This week we highlight the work of Dr Tim Cash, who worked on BHD syndrome as part of his PhD studies in the lab of Professor Celeste Simon at the Abramson Family Cancer Research Institute, University of Pennsylvania. Dr Cash became interested in BHD syndrome after working on the related syndrome Tuberous Sclerosis complex (TSC) in the lab of Professor Elizabeth Henske at the Fox Chase Cancer Center in Philadelphia.
Dr Cash’s work focused on identifying the biological role of FLCN. In 2011, Cash et al. showed that FLCN was involved in the regulation of apoptosis through the TGF-β signalling pathway. Cells that lacked FLCN were resistant to cell death and this was thought to be due to the dysregulation of pro-apoptotic proteins. This paper has been reviewed in a previous blog post. Lim et al. (2012) have recently found FLCN, FNIP2 and AMPK to be involved in MNU-induced apoptosis, further highlighting the link between FLCN and cell death. Read more about this paper and how apoptosis could be implicated in the pathogenesis of BHD syndrome in last week’s blog post.
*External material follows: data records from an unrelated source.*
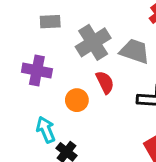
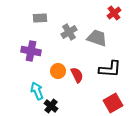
gray cross: (93, 42) -> (69, 32), size x0.7
red semicircle: (105, 82) -> (77, 75), moved

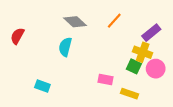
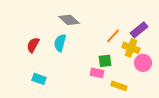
orange line: (114, 21) -> (113, 36), moved
red semicircle: (17, 36) -> (33, 45), moved
green square: (134, 66) -> (105, 61), moved, turned -32

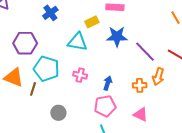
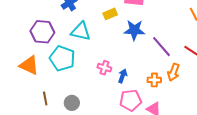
cyan triangle: (77, 42) -> (81, 31), moved
pink cross: (80, 75) -> (104, 68), moved
brown line: (33, 89) -> (45, 99), moved, turned -32
pink pentagon: (105, 106) -> (131, 100), moved

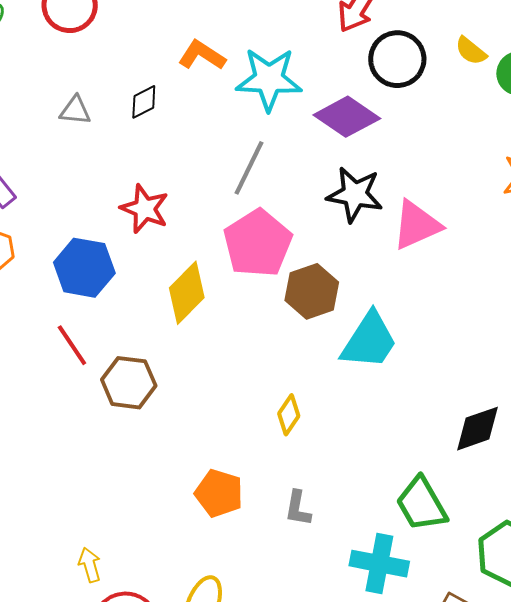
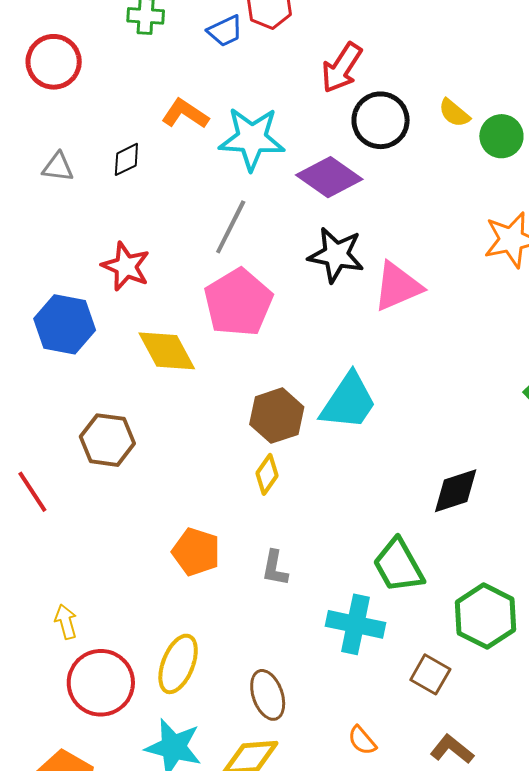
brown hexagon: (312, 291) -> (277, 416), moved
yellow diamond: (187, 293) -> (167, 351), turned -74
red line: (72, 345) -> (32, 492), moved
In addition to TGF-β signalling, Dr Cash worked on the link between FLCN and mTORC1 activity, demonstrating that downregulation of FLCN leads to mTOR inhibition (Hartman et al., 2009). Furthermore, renal tumours in mice carrying a FLCN mutation had low levels of phosphorylated S6, suggesting low levels of mTOR activity and adding to the debate on how FLCN affects mTOR signalling, which is described in more detail here.
Dr Cash submitted his PhD thesis, entitled ‘Molecular mechanisms of the Birt-Hogg-Dubé tumor suppressor’, in 2010 and has now moved to a postdoctoral position at the CNIO in Madrid where he is focusing on cellular aging and metabolism. Watch our video interview, filmed at the Third BHD Symposium, to learn more about Dr Cash and his BHD work. A transcript and audio-only file are also available for this interview.
To learn more about current BHD research and to meet researchers working on BHD syndrome, attend the Fourth BHD Symposium, to be held in Cincinnati on 28th-30th March 2012. The meeting will include sessions for patients and researchers. Registration and abstract submission are now open and more information can be found here. We hope to see you in Cincinnati!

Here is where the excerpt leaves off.